Segment Start: DATA FOR ANALYSIS
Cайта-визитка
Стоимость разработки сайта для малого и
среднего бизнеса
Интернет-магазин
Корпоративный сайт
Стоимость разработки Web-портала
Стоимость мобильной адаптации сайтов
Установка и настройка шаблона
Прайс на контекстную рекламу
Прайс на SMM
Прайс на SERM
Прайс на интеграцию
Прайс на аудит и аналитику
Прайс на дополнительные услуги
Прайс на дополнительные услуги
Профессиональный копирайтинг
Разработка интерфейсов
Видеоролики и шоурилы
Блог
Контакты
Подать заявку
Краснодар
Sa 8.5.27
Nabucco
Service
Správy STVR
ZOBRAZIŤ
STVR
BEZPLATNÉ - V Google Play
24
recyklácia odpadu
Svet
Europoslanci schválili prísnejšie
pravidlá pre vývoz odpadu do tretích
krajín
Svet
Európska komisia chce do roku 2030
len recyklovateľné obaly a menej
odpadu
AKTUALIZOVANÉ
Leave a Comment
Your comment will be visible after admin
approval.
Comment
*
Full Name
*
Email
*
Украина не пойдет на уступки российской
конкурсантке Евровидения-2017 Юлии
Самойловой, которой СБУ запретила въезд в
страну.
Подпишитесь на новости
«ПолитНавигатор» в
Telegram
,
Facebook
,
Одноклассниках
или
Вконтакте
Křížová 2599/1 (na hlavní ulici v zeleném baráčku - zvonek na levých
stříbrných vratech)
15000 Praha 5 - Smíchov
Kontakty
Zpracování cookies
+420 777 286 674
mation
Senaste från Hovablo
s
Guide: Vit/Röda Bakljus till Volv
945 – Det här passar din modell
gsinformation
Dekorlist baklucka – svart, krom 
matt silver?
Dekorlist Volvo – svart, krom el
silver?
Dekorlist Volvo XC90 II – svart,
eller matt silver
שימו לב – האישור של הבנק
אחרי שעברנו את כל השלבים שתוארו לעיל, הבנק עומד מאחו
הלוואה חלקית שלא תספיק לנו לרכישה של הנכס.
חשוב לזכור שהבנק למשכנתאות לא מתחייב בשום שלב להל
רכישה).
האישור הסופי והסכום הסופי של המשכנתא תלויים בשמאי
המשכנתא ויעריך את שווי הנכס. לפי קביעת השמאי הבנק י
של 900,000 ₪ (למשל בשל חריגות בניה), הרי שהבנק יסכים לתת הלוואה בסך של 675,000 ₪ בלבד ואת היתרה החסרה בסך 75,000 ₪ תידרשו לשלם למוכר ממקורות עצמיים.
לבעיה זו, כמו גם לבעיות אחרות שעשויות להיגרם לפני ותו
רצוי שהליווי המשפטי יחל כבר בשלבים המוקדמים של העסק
Segment End: DATA FOR ANALYSIS
Segment Start: DATA FOR ANALYSIS
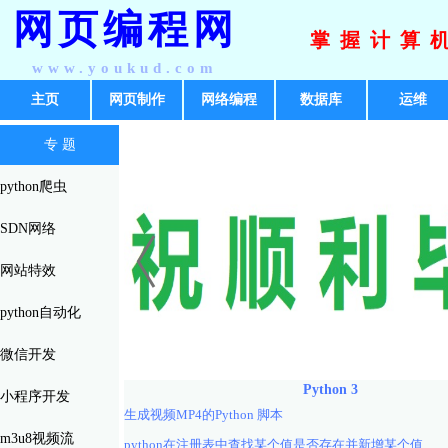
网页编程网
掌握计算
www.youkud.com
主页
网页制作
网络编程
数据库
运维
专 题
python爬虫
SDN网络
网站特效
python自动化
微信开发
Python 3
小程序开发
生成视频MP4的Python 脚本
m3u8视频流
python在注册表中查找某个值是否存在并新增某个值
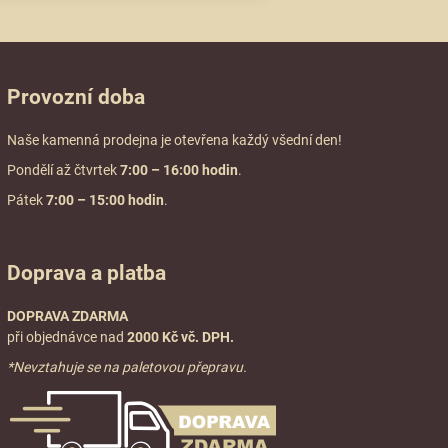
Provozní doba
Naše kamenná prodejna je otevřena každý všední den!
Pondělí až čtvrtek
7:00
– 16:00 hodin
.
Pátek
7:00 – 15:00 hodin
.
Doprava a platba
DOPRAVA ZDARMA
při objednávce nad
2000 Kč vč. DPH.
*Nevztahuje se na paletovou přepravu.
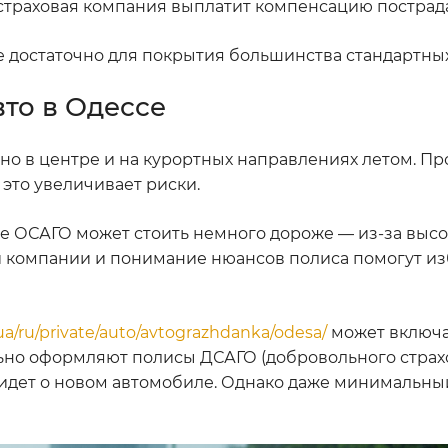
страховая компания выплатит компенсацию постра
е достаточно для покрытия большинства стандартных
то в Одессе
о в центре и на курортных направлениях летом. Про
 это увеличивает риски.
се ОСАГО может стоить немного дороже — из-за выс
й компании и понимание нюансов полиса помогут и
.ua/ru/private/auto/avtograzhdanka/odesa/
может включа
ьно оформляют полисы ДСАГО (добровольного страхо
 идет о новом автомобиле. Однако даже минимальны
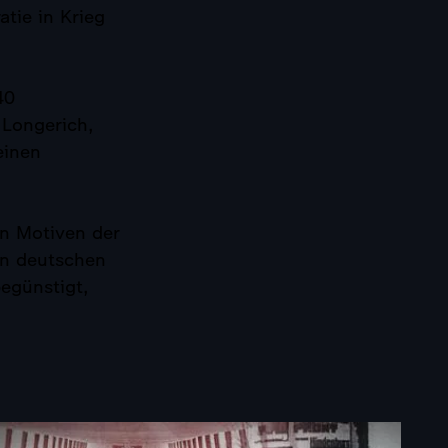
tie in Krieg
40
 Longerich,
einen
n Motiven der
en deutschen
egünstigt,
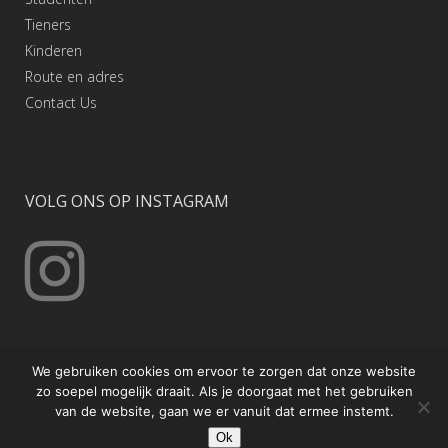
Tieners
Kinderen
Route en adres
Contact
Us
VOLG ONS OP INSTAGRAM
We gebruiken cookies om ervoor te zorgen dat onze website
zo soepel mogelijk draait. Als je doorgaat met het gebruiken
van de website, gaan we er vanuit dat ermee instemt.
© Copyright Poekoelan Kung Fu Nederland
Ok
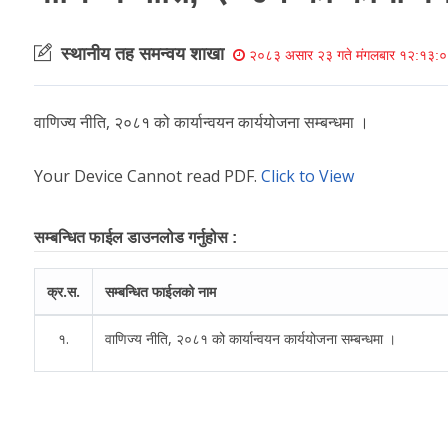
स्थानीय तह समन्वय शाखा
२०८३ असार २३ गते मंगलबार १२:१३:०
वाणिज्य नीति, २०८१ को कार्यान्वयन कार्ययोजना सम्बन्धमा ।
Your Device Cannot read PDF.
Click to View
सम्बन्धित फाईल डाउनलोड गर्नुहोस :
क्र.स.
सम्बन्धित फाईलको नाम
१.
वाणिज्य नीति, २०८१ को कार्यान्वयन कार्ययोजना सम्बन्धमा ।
Segment End: DATA FOR ANALYSIS
Segment Start: DATA FOR ANALYSIS
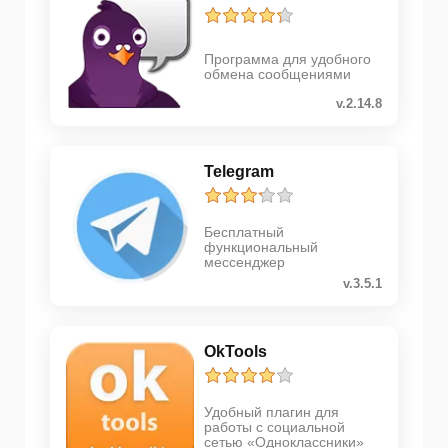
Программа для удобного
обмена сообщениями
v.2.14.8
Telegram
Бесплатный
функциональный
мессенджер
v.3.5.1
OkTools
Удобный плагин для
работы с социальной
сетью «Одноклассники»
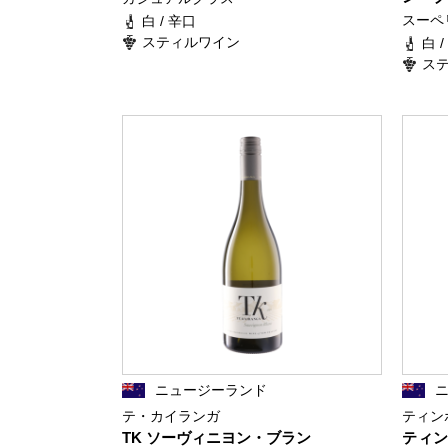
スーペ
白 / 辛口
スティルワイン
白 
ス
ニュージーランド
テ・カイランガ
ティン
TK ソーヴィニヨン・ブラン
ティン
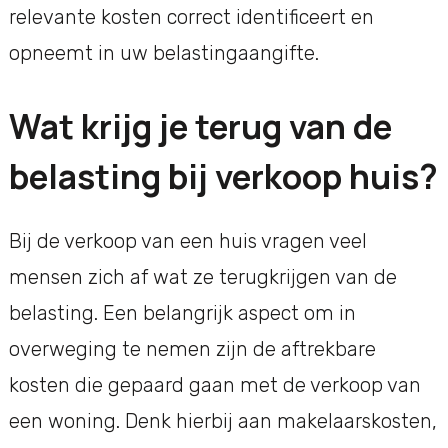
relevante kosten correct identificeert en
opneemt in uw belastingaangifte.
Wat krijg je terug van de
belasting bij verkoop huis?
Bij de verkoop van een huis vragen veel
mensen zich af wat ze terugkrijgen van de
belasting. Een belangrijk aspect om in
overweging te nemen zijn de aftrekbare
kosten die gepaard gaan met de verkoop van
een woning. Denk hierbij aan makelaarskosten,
Segment End: DATA FOR ANALYSIS
PROBLEM TO WORK ON —
Looking at the entries, work out how many lines hold the word "krom". Give the number and nothing else.

SOLUTION TO THE PROBLEM —
2